Eric Fottorino livre avec Suite à un accident grave de voyageur tout à la fois une enquête clinique sur les suicidés des voies ferrées et une méditation morale sur notre rapport au suicide. Tout part de plusieurs expériences personnelles… « Au début de l’automne, près de chez moi (Vincennes on croit comprendre, ndlr), trois personnes se sont jetées sur les rails. Un vieillard. Une jeune femme, du moins l’ai-je cru. Une mère de famille. Je ne connais ni leur nom ni leur visage. Sans doute les ai-je croisés sans le savoir dans la foule des petits matins. Ils resteront anonymes. Leurs visages, je préfère n’y pas songer ». La jeune fille de l’écrivain sera le témoin de l’un de ces actes désespérés. Premier constat : les mots sont dangereux. La SNCF ne parle jamais de suicide, mais d’accident grave : « L’accident grave n’évoquait aucun geste, ne suggérait aucune image. Il relevait d’une langue vidée de sa substance, dénuée de compassion. Une suite de mots pour ne plus y penser, pour passer à autre chose ». Aux autres rames en attente… Les pompiers, découvre Fottorino, ne parlent pas non plus de suicide, mais d’une mission consacrée à une « personne sous un train ». Personne…
La première chose qui heurte Fottorino est l’indifférence qu’il perçoit de la part des autres voyageurs: l’usager des transports en commun semble perdre toute humanité une fois qu’il a fait poinçonner son titre de transport ou fait biper son Navigo, même si une âme perdue a cru bon de se faire couper en trois morceaux (certains détails donnés dans le livre sont âpres) par un train de plusieurs centaines de tonnes lancé à vive allure. Alors forcément, quand l’irréparable est commis, l’usager des transports en commun râle, car ça le retarde.

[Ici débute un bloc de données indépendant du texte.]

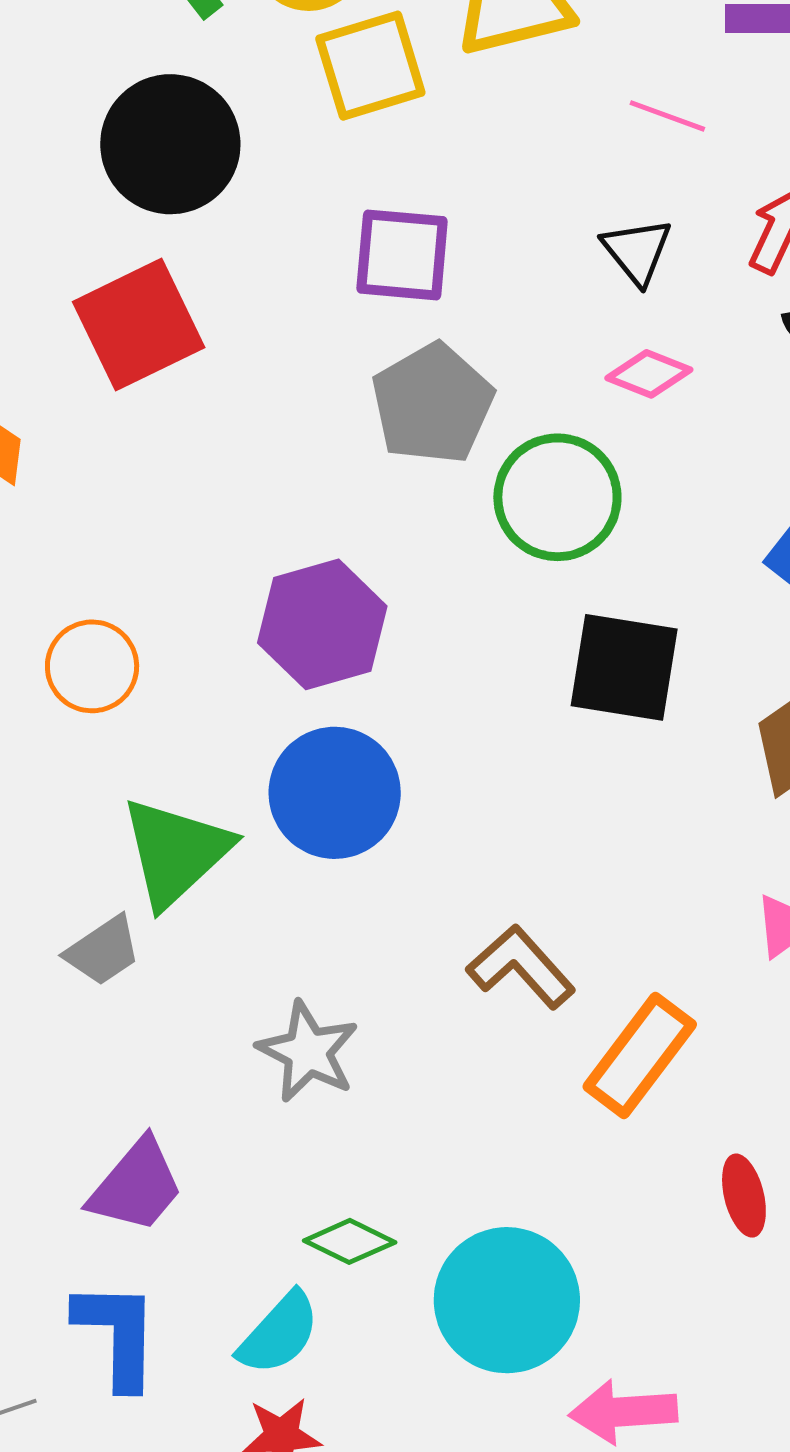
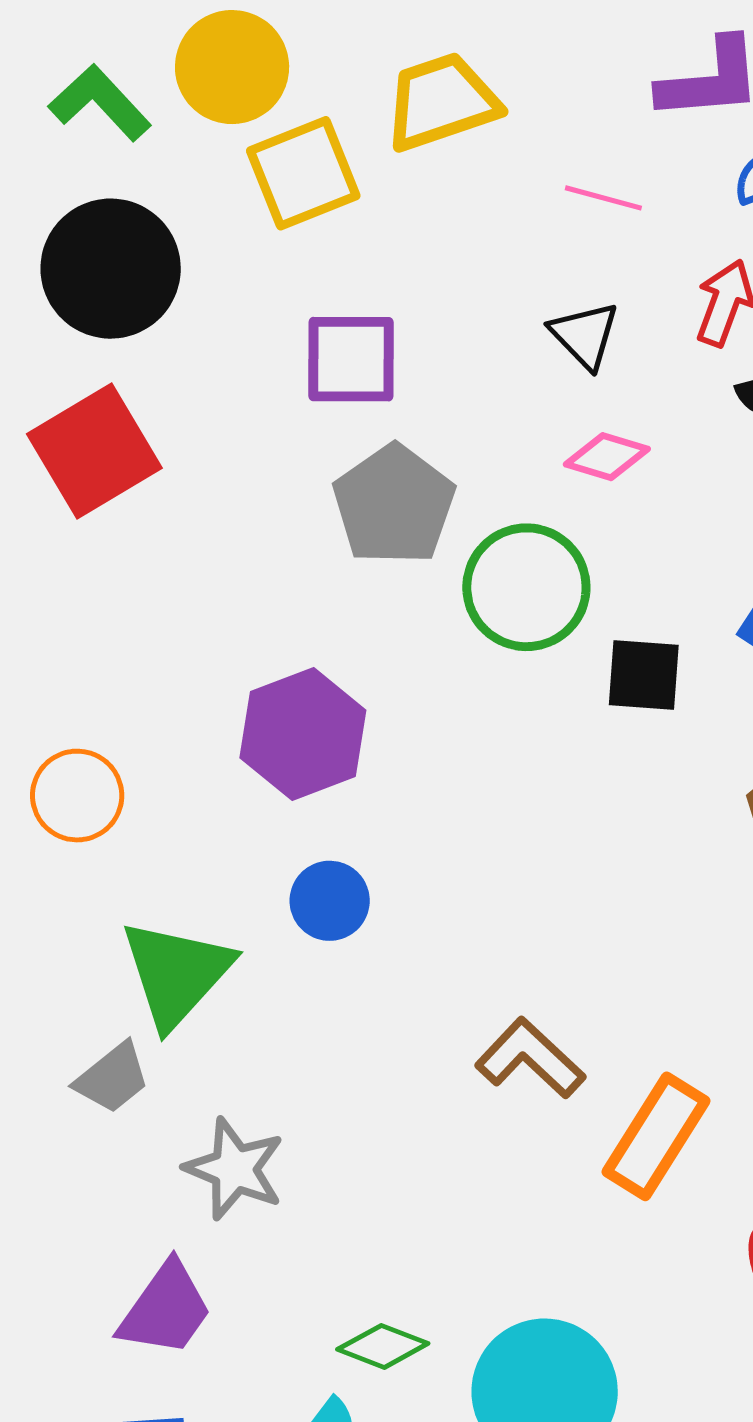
black square: (624, 667) -> (644, 675), moved, size x0.7
blue circle: (335, 793) -> (330, 901), size x0.6
gray star: (308, 1052) -> (235, 1169), moved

Fottorino étudie aussi le traitement de ces suicides par la presse ; dans Le Parisien et Le Courrier des Yvelines on titre factuellement « Le trafic des trains perturbé » ou encore « Le convoi radioactif détourné à cause d’un suicide »… la presse s’intéresse peu au parcours des désespérés ferroviaires, mais se focalise sur les conséquences de leurs actes. Les suicidaires restent des trouble-fête et des perturbateurs incorrigibles.
Sur le web, la parole se libère davantage, et Fottorino nous met littéralement « sous le nez » des prises de parole de voyageurs de banlieue, de ces aventuriers du petit matin à la patience limitée… « Les victimes du RER en prennent pour leur grade. La plupart des voyageurs n’ont qu’une obsession : les retards causés par ces désespérés qui feraient mieux d’aller se supprimer ailleurs, de se noyer, d’avaler des médicaments. (…) Le défouloir tourne à plein. Les seuls mots posés sur ces drames sont virtuels. Il s’agit de posts jetés par des internautes sans nom ni visage. Comme les suicidés. Une fois de plus personne parle à personne ». Fottorino souligne notamment l’exaspération éprouvante de l’internaute « Fleur des champs » : « Je ne suis jamais désolée pour les gens qui se jettent sous les roues des trains, bien au contraire, je crois que je les méprise. Les suicidés des transports en commun je n’en peux plus. Ils nous pourrissent la vie. Alors maintenant on devrait encenser les suicider… » L’auteur ne porte aucun de jugement de valeur, et n’accable pas ces médiocres petits consommateurs du rail d’anathèmes moraux (il pourrait…), mais préfère essayer d’approcher le souvenir des fantômes des suicidés. Ici un vieillard qui se savait condamné et n’avait plus le cœur de poursuivre la lutte ; là une très jeune étudiante kinésithérapeute qui s’était découvert une soudaine aversion pour le contact du corps d’autrui et, ne voyant plus d’avenir professionnel, avait préféré sortir de l’impasse par la voie des cieux.
Au fil de son enquête, Fottorino nous apprend qu’il est plus facile d’obtenir les chiffres des tués sur la route, des soldats morts en Afghanistan, des accidents domestiques ou que sais-je encore… que celui des désespérés du rail. Le Courrier des Yvelines, s’aventurant à traiter le sujet est incertain… sur ces derniers mois il y aurait eu, sur zone, entre sept et dix morts. Entre sept et dix. Personne ne sait vraiment.
S’il nous apprend qu’un ex-directeur du Monde prend le RER (laissez-moi rire…) le livre d’Eric Fottorino atteint surtout son objectif profond : nous faire toucher du doigt la question du néant et de la culpabilité. Le néant des uns et la culpabilité des autres. Ou inversement. À moins qu’il ne s’agisse de l’indifférence…
Au-delà de cette limite votre ticket n’était plus valable…
Eric Fottorino, Suite à un accident grave de voyageur, Gallimard, 2013.
*Photo : esyckr.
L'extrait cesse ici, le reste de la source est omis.